# Data preparation: Pristine images

### Looking into the LuNoTim untampered masks for cancer

In [None]:
import pandas as pd
import glob 
import os 

# Looking into the LuNoTim untamperd masks for cancer 
root = 'untampered_scans/cancer_nodule_mask'
folders = { name.split('/')[-1]: name for name in glob.glob(root+'/*')}
print("%d untamperd CT scans" % len(folders))

df = pd.DataFrame(columns=['id_patient', 'id_nodule', 'id_slice', 'mask_path'])

# CT scan by patient 
for f in folders:
    #print("\n%s" % f)
    #print("\n%s" % folders[f])    
    sub_folders = { name.split('/')[-1]: name for name in glob.glob(folders[f]+"/*")}
    id_p = f.split("-")[-1]
    
    # Group of masks for the same patient (# I do not know whatthat means???)    
    for sf in sub_folders:
        #print("\n---%s" % sub_folders[sf])
        filenames = { name.split('/')[-1]: name for name in glob.glob(sub_folders[sf]+"/*")}
        id_nodule = sf
        # Masks 
        for fn in filenames:
            #print(fn)
            id_slice = int(fn.split('_')[0])
            df = df.append({'id_patient': id_p, 'id_nodule': id_nodule, 'id_slice': id_slice, 'mask_path': filenames[fn]}, ignore_index=True)     

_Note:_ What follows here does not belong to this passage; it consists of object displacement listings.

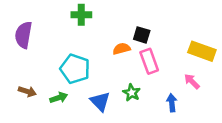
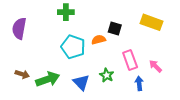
yellow rectangle: (202, 51) -> (151, 22), moved
pink rectangle: (149, 61) -> (130, 60), moved
cyan pentagon: (75, 69) -> (73, 47), moved
green arrow: (59, 98) -> (48, 79), size x1.6

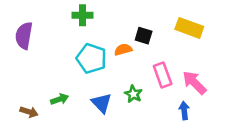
pink arrow: (155, 66) -> (194, 83), size x1.5
brown arrow: (22, 74) -> (29, 112), moved
green arrow: (48, 79) -> (60, 99), size x0.6
blue arrow: (139, 83) -> (184, 111), moved

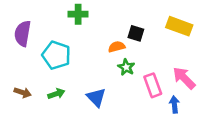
cyan pentagon: (91, 58) -> (56, 55), moved
pink rectangle: (163, 75) -> (153, 85), moved
green star: (133, 94) -> (126, 67), moved
brown arrow: (29, 112) -> (23, 93), moved

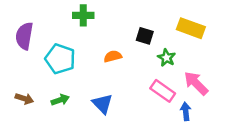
orange semicircle: (117, 47) -> (113, 56), moved
green star: (126, 67) -> (166, 58), moved
pink rectangle: (153, 85) -> (163, 91), turned -35

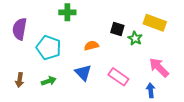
green star: (166, 58) -> (135, 38), moved
pink rectangle: (163, 91) -> (118, 77), moved
brown arrow: (24, 99) -> (20, 80), turned 80
blue triangle: (102, 104) -> (83, 73), moved

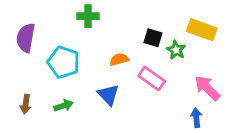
pink rectangle: (118, 77) -> (152, 78), moved

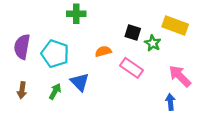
purple semicircle: (26, 38) -> (22, 47), moved
blue triangle: (108, 95) -> (80, 82), moved
green arrow: (64, 106) -> (55, 91), turned -42

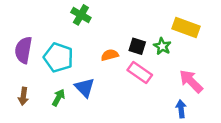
green cross: (76, 14) -> (81, 15), turned 30
black square: (133, 33) -> (137, 46), moved

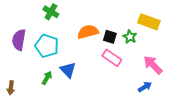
green cross: (81, 15) -> (51, 12), moved
orange semicircle: (110, 55) -> (88, 32), moved, size x1.5
brown arrow: (23, 96) -> (11, 88), moved
blue arrow: (181, 109) -> (145, 87), turned 64

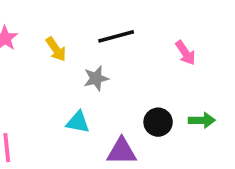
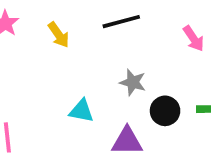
gray star: (96, 78) -> (133, 82), moved, turned 30

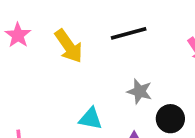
yellow arrow: (59, 35) -> (69, 46), size x1.4

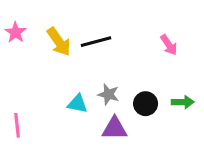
black line: (129, 33) -> (96, 42), moved
gray star: (140, 91) -> (108, 94), moved

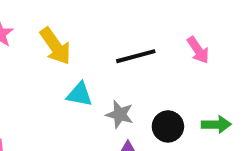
black line: (96, 42) -> (136, 56), moved
cyan triangle: (77, 104) -> (80, 94), moved

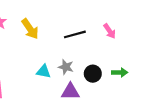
cyan triangle: (80, 94) -> (44, 71), moved

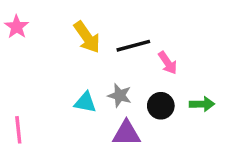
yellow arrow: (30, 29) -> (87, 37), moved
pink arrow: (110, 31) -> (168, 63), moved

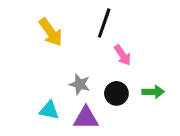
black line: (133, 46) -> (104, 23), moved, turned -56
cyan triangle: (85, 102) -> (49, 110), moved

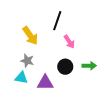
yellow arrow: (51, 32) -> (30, 36), moved
gray star: (80, 84) -> (27, 61), moved

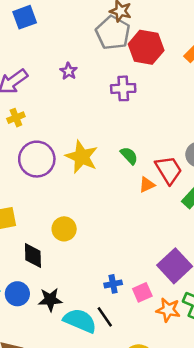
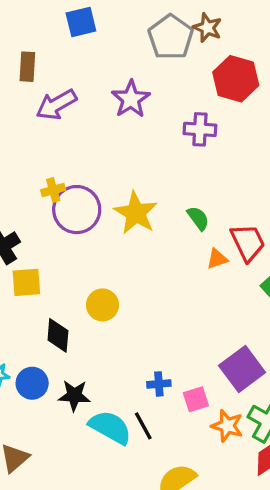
gray pentagon: (113, 33) -> (171, 37), moved
purple star: (69, 71) -> (131, 99), size x1.6
yellow cross: (16, 118) -> (53, 190), moved

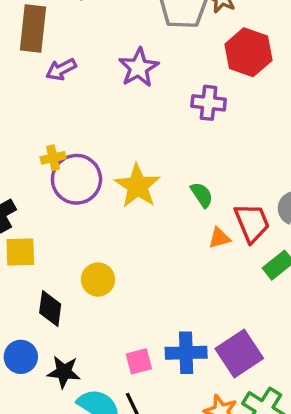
brown rectangle: (27, 67) -> (33, 28), size x1.5
purple arrow: (56, 105) -> (61, 69), size x0.7
blue cross: (159, 384) -> (186, 353), moved, size x1.6
pink square: (196, 399) -> (139, 361), moved

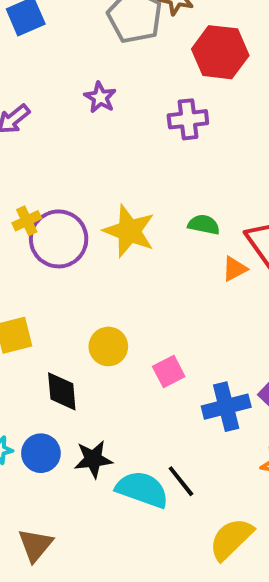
purple star: (139, 68) -> (100, 97), size x0.7
green semicircle: (202, 195) -> (204, 225), turned -32
pink square: (139, 361) -> (169, 371), moved

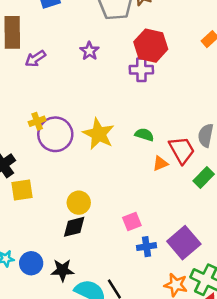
red hexagon: (220, 52) -> (151, 46), moved
pink square: (169, 371) -> (132, 221), moved
black diamond: (62, 391) -> (74, 227), moved, turned 75
blue cross: (226, 407) -> (147, 247), size x0.7

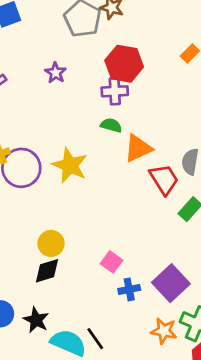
green semicircle: (144, 135) -> (111, 125), moved
orange triangle: (160, 163) -> (138, 148), moved, size x1.6
pink square: (132, 221) -> (112, 262), turned -30
black star: (62, 270) -> (36, 320), turned 30

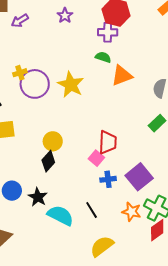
red trapezoid: (164, 179) -> (108, 142), moved, turned 30
black diamond: (47, 271) -> (48, 161), turned -35
black line: (95, 339) -> (92, 210), moved

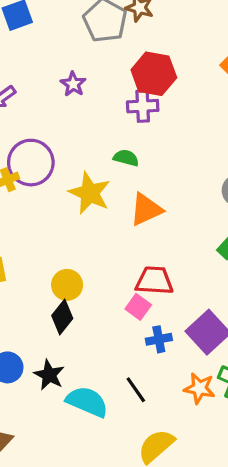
green semicircle: (103, 57) -> (126, 158), moved
orange triangle: (122, 76) -> (146, 209), moved
purple circle: (35, 84) -> (31, 163), moved
red trapezoid: (108, 142) -> (154, 281), turned -85

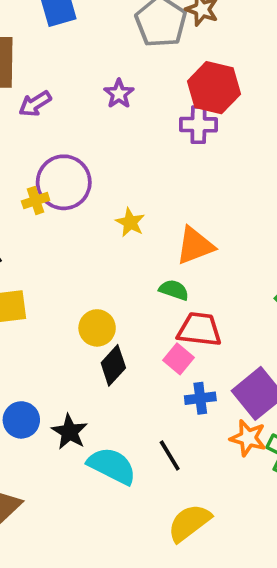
green semicircle: (126, 158) -> (174, 290), moved
yellow star: (90, 193) -> (130, 222), size x0.6
black diamond: (62, 317) -> (113, 365), moved
orange star: (199, 388) -> (248, 438), moved

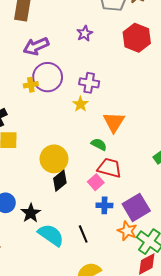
purple arrow: (35, 104) -> (36, 46), moved, size x1.4
purple cross: (199, 125) -> (89, 83), moved
orange triangle: (195, 246) -> (114, 122), turned -45
yellow circle: (97, 328) -> (54, 159), size x1.4

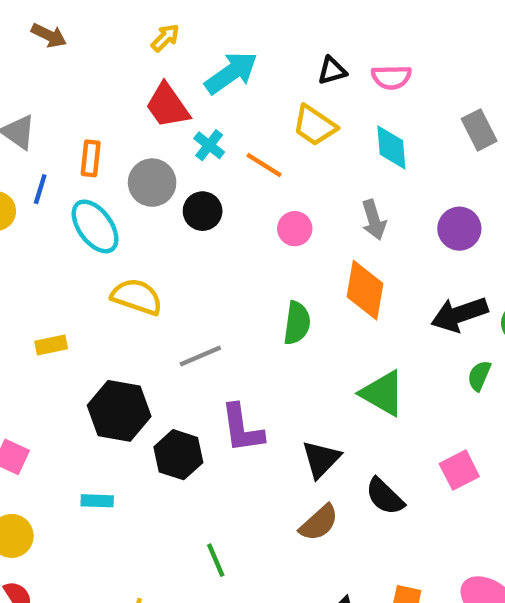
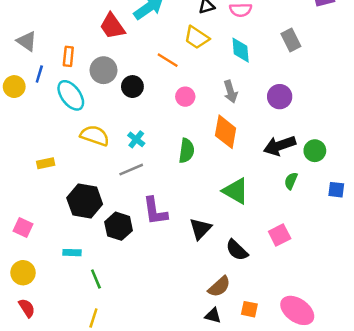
cyan cross: (209, 145) -> (136, 139), moved
brown semicircle: (319, 523) -> (219, 287), moved
green line: (216, 560) -> (96, 279), moved

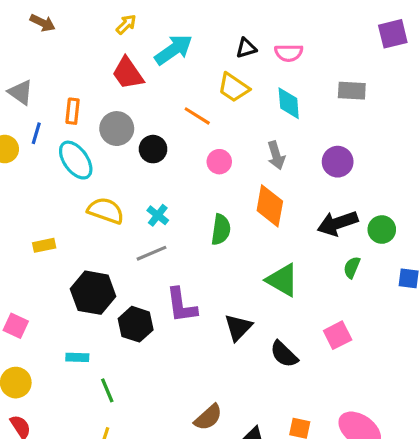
gray rectangle: (291, 40) -> (352, 91), turned -60
brown semicircle: (219, 287) -> (208, 417), moved

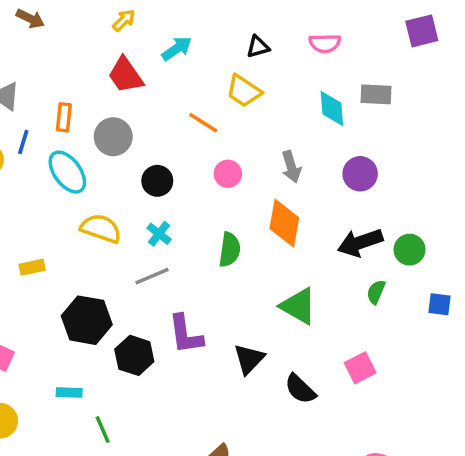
cyan arrow: (174, 50) -> (177, 49), size x0.7
pink semicircle: (289, 53) -> (325, 43), moved
cyan diamond: (289, 103) -> (332, 109), moved
black circle: (153, 149) -> (157, 181), moved

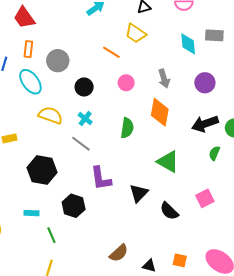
red trapezoid: (126, 75) -> (24, 18), moved
gray line: (152, 276) -> (81, 144), turned 60
black hexagon: (134, 355) -> (74, 206), moved

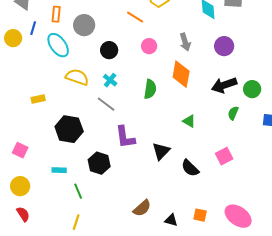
green triangle: (168, 162) -> (189, 121), size x0.6

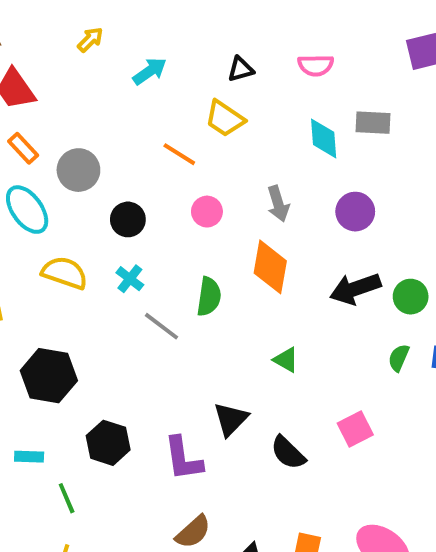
orange rectangle: (56, 14) -> (23, 148), turned -49
gray line: (106, 104) -> (162, 326), moved
green semicircle: (233, 113) -> (399, 358), moved
purple L-shape: (125, 137) -> (183, 459), moved

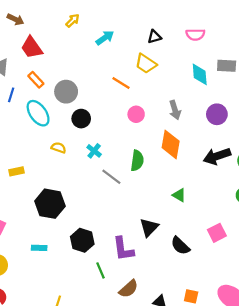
black circle: (128, 219) -> (81, 119), moved
yellow semicircle: (65, 273) -> (59, 148), size x0.6
green line: (67, 498) -> (101, 270), moved

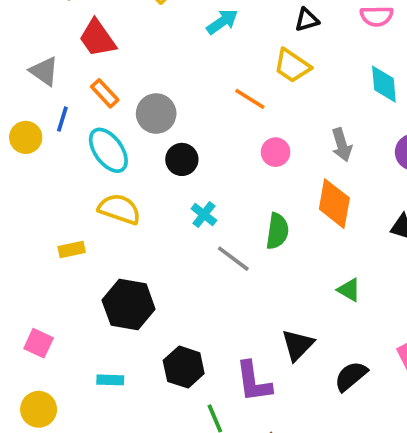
yellow semicircle: (59, 148) -> (119, 209), moved, size x1.6
black semicircle: (180, 246) -> (351, 376), turned 96

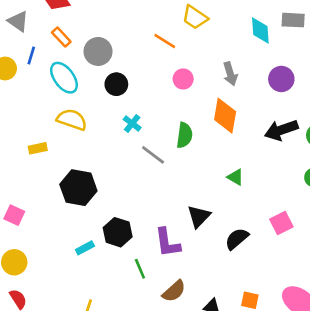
cyan rectangle: (110, 380) -> (85, 248), moved, turned -30

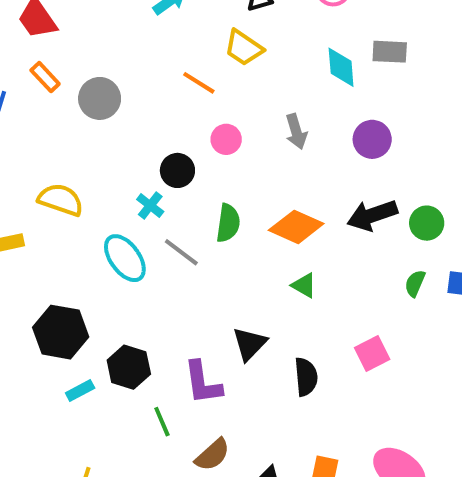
cyan ellipse: (64, 78) -> (125, 258), moved
black circle: (116, 84) -> (177, 170), moved
orange diamond: (225, 116) -> (296, 227), moved, turned -76
black hexagon: (78, 188) -> (61, 332), moved
black semicircle: (237, 239) -> (306, 377), turned 125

### Looking into pristine CT scans from LIDC using pylidc 

In [None]:
import pylidc as pl
import numpy as np
from skimage import measure
import cv2
import matplotlib.pyplot as plt
import matplotlib.patches as patches
from matplotlib.patches import Rectangle


sliceData = []

for id_p in df['id_patient'].unique(): 
    print(id_p)
    pid = 'LIDC-IDRI-'+  id_p
    scan = pl.query(pl.Scan).filter(pl.Scan.patient_id == pid).first()
    if scan:
        nods = scan.cluster_annotations()
    else:
        break    

    df_patient = df[df['id_patient']== id_p][{'id_nodule', 'id_slice'}]    
    for id_n,nod in enumerate(nods):

        annot = nods[id_n][0]
        i,j,k = annot.centroid
        slice_id = int(np.round(k))
        bmat = annot.bbox_matrix()
        
        
        df_nodules = df_patient[df_patient['id_nodule'] == str(id_n)]['id_slice']        
        x0, x1 = bmat[1]
        y0, y1 = bmat[0]
        offset = 10
        
        mask_seq = [(np.load(df.iloc[df_i]['mask_path'])).astype(float) for df_i in df_nodules.index ]
        mask_names = [ df.iloc[df_i]['mask_path'] for df_i in df_nodules.index ]    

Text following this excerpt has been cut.